* [TASK PROMPT]: Search each line below for the word "Valitse" and list those that contain it.

* [GIVEN DATA]:

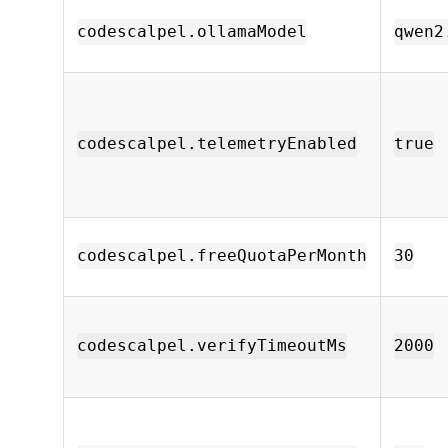
codescalpel.ollamaModel
qwen2
codescalpel.telemetryEnabled
true
codescalpel.freeQuotaPerMonth
30
codescalpel.verifyTimeoutMs
2000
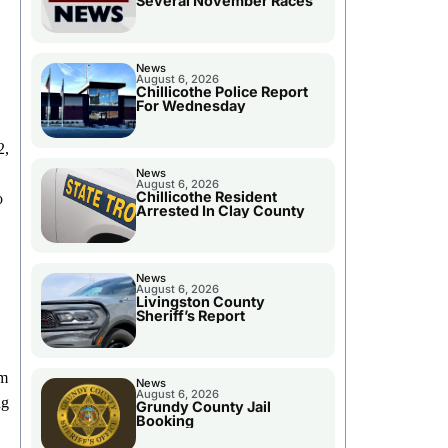
Several November Races
News
August 6, 2026
Chillicothe Police Report
For Wednesday
2,
News
August 6, 2026
Chillicothe Resident
o
Arrested In Clay County
News
August 6, 2026
Livingston County
Sheriff’s Report
rm
News
August 6, 2026
ng
Grundy County Jail
Booking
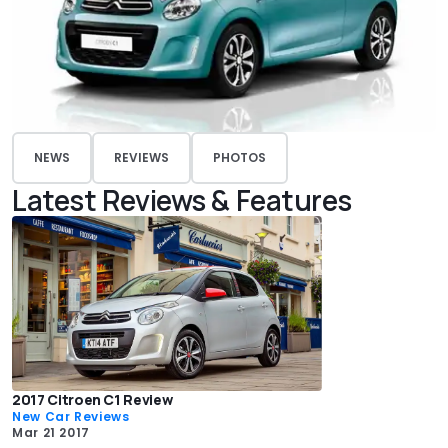
NEWS
REVIEWS
PHOTOS
Latest Reviews & Features
2017 Citroen C1 Review
New Car Reviews
Mar 21 2017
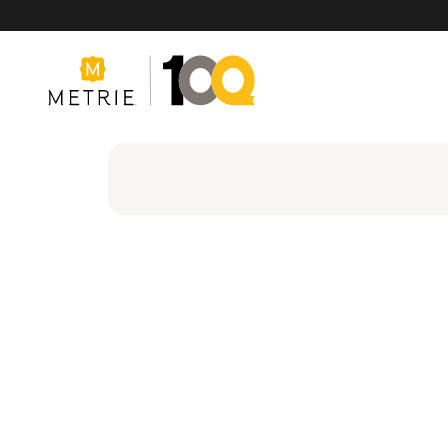
Products
Product Solutions
Manufacturing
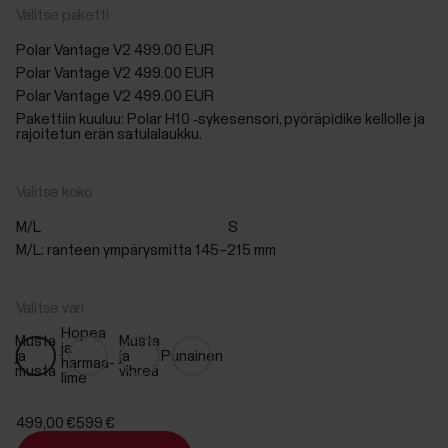
Valitse paketti
Polar Vantage V2
499.00 EUR
Polar Vantage V2
499.00 EUR
Polar Vantage V2
499.00 EUR
Pakettiin kuuluu: Polar H10 ‑sykesensori, pyöräpidike kellolle ja
rajoitetun erän satulalaukku.
Valitse koko
M/L
S
M/L: ranteen ympärysmitta 145–215 mm
Valitse väri
Hopea
Musta
Musta
ja
ja
ja
Punainen
harmaa-
musta
vihreä
lime
499,00 €
599 €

* [ANSWER SPACE]:
Valitse paketti
Valitse koko
Valitse väri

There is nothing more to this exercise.